My Life with God

Return Again

The priority of God’s people is always to keep returning to our first love.

What if we truly did this? How much more clear and focused would our lives be? How much more at peace would we be? I hear so many friends and strangers argue about an issue and angrily proclaim, “Well, this is what God would want/not want, so we have to make it happen. I’m not going to back down. I’m intent on doing his will. He gets all the glory.” But are we truly glorifying God with a “plow ’em down” attitude? Or we approach it from another angle, “I’m just gonna love. There’s no need to get upset about anything. I don’t need to get angry. God’s got this. I’m going to be patient and let him do his thing.” Does God always want us to wait it out? Why do we get so consumed with our response?

What if we constantly posture ourselves in God’s presence? I think that would clarify some things. After all, we can wrongly contextualize just about anything in God’s Word. We can use God’s Word to justify and explain any action we take (or do not take). I do not want to minimize God’s Word in the least. He directs, challenges, corrects, and encourages us through it. God’s Word is alive and active as we engage with him through it. But do we go to God’s Word to engage with God, or do we go to find a specific word that we can apply? Do we want answers from him more than we want intimacy with him?

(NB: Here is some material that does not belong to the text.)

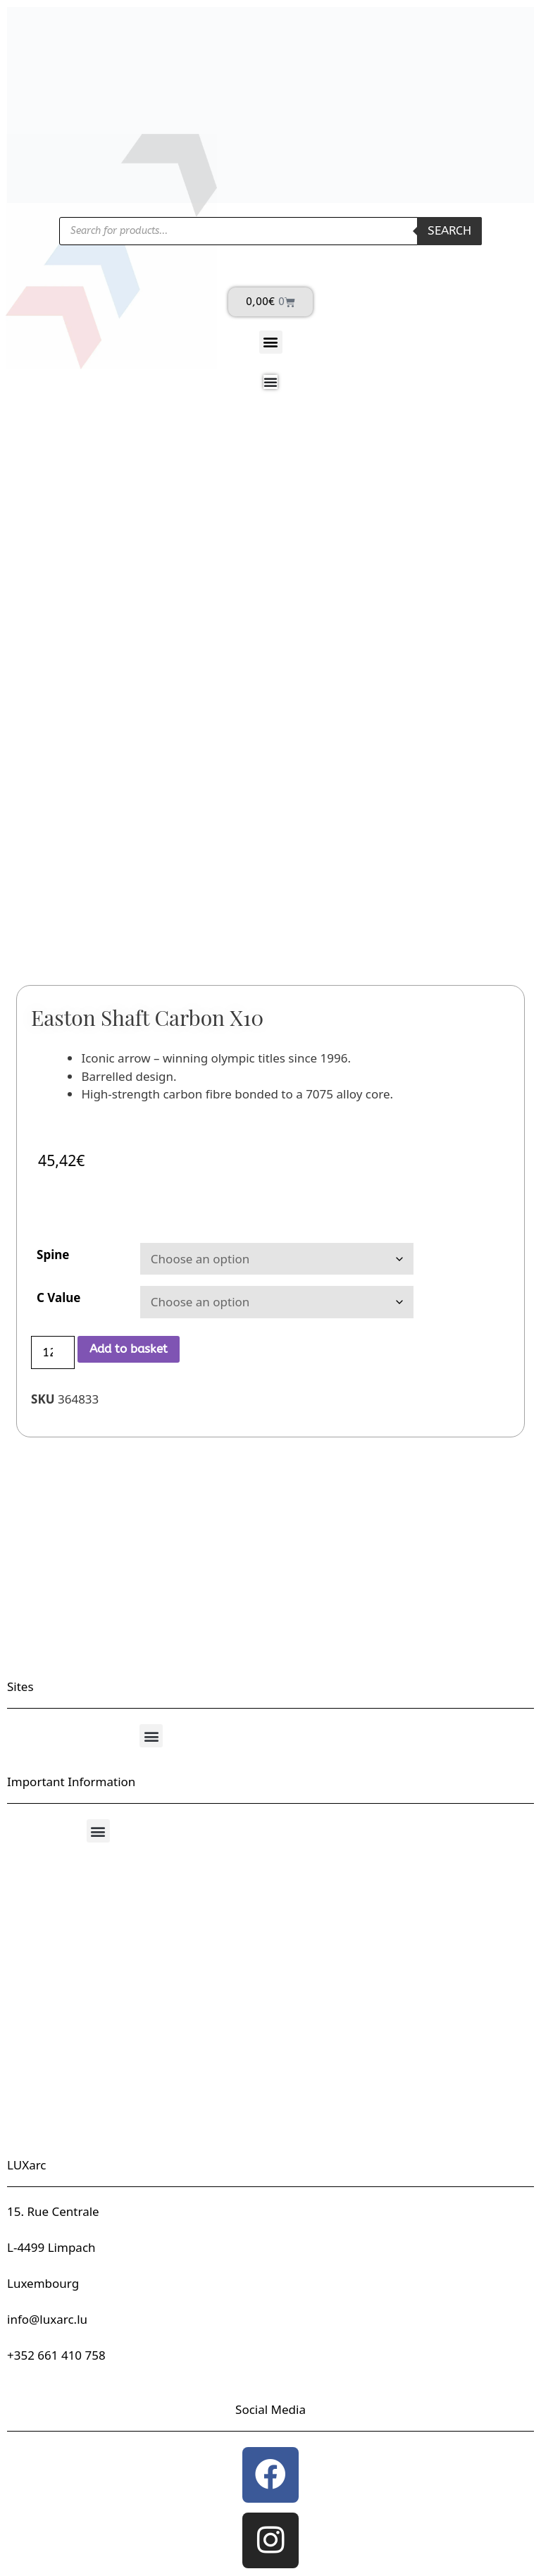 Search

The reference to first love in Scripture is in the book of Revelation: But I have this against you, that you have abandoned the love you had at first. (2:4) Maybe we haven’t abandoned God but have we underprioritized him? Have we let the things of God get in the way and dilute our closeness with God? I know we don’t like to think our religion is more important than God, because…well…Pharisees, but I think we have to at least consider it. If we step close to God and learn and grow, then step away and try to respond to anything with a disconnect from God—even when our intention is to honor him—we can quickly (or even very slowly over time) become satisfied in that disconnect. Then what we live out as God’s truth dilutes what people experience as the character of God. Instead of honoring him, we teeter just close enough to feel okay yet just far enough away to create confusion. It’s sort of like a faulty game of telephone. When we “keep returning,” we are constantly aware that we step away from the source. We’re relatively close, but seven degrees of separation is still separation. Getting everything you take in from third parties isn’t enough. Hanging with a group of friends who are well-disciplined and encouraging is not enough. Going through the motions isn’t enough.

I don’t intend to be anything but encouraging with this post. We all fall short. We all deceive ourselves with what we think is all we can do, but it’s not as much about doing as being. It’s our posture of faith. We don’t find faith in the fringes; we find God at the core. He is—always.

Always available.

Always powerful.

Always truthful.

Always faithful.

Let’s always return to God with more than our behaviors. Let’s humbly return to him with our hearts, minds, and souls.